■ Data provided:
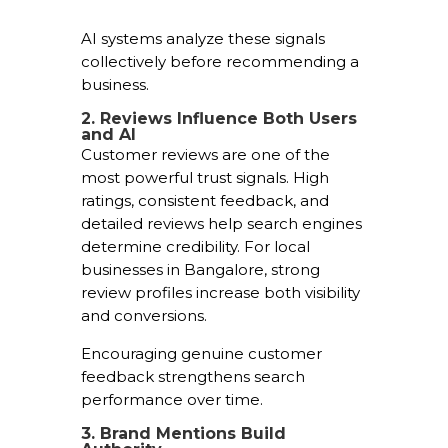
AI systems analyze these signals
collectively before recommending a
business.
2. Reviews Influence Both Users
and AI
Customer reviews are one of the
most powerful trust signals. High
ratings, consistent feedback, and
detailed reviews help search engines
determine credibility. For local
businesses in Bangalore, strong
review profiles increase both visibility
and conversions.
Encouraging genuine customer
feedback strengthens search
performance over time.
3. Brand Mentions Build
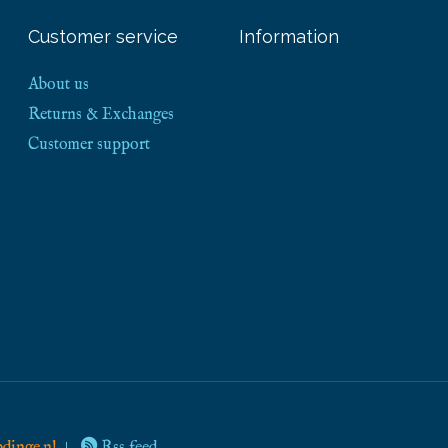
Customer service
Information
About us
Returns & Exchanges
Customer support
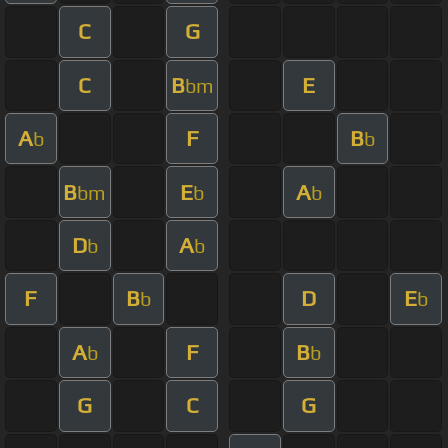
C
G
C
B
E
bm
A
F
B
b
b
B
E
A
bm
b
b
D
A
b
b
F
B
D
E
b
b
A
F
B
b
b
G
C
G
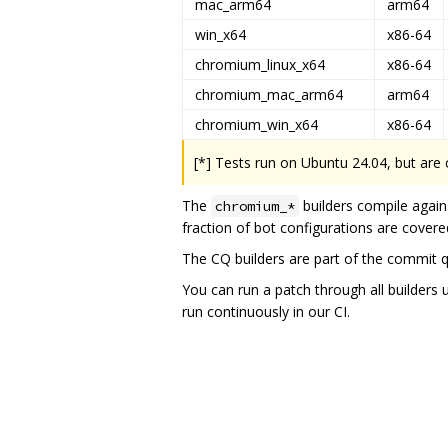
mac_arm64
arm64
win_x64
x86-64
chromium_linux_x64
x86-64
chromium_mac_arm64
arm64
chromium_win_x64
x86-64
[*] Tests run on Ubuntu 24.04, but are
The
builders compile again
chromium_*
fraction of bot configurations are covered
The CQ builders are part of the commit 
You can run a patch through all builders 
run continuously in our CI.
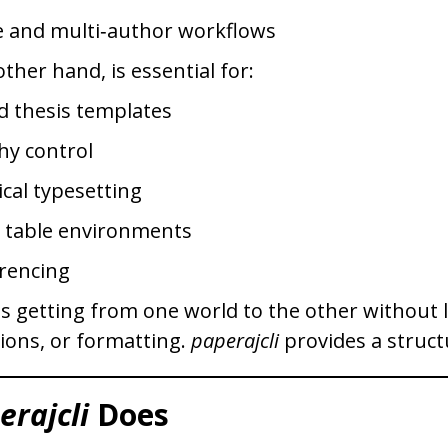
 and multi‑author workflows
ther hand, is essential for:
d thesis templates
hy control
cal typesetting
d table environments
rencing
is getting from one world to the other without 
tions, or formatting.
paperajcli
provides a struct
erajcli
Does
==
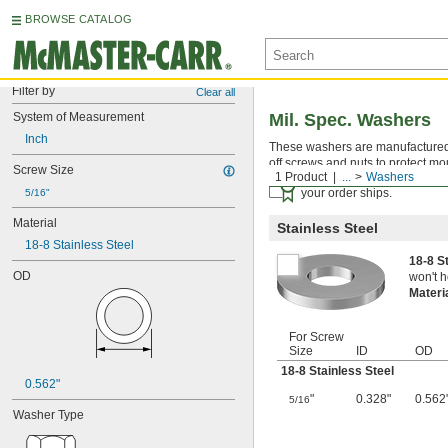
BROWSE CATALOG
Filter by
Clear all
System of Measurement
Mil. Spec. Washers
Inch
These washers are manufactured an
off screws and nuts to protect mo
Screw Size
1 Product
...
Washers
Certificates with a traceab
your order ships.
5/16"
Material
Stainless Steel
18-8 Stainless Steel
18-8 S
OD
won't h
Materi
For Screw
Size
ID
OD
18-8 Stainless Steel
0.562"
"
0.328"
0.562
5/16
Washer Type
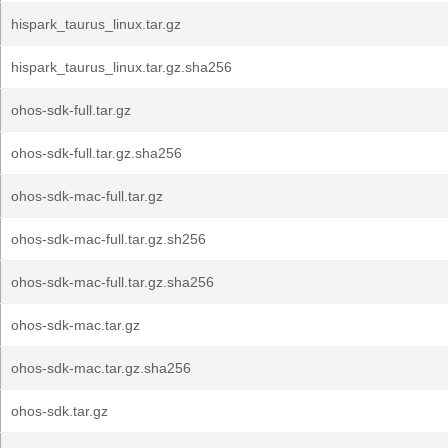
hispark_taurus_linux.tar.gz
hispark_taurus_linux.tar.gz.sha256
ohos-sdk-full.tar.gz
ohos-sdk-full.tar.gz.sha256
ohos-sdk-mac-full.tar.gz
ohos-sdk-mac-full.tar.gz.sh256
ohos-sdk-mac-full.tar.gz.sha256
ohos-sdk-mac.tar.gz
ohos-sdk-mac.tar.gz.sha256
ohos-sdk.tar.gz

■ Description of the task: Print only what lies in the material above starting at the line with "AI systems analyze these signals" and ending at the line with "feedback strengthens search", every line exactly as given.

■ Written solution:
AI systems analyze these signals
collectively before recommending a
business.
2. Reviews Influence Both Users
and AI
Customer reviews are one of the
most powerful trust signals. High
ratings, consistent feedback, and
detailed reviews help search engines
determine credibility. For local
businesses in Bangalore, strong
review profiles increase both visibility
and conversions.
Encouraging genuine customer
feedback strengthens search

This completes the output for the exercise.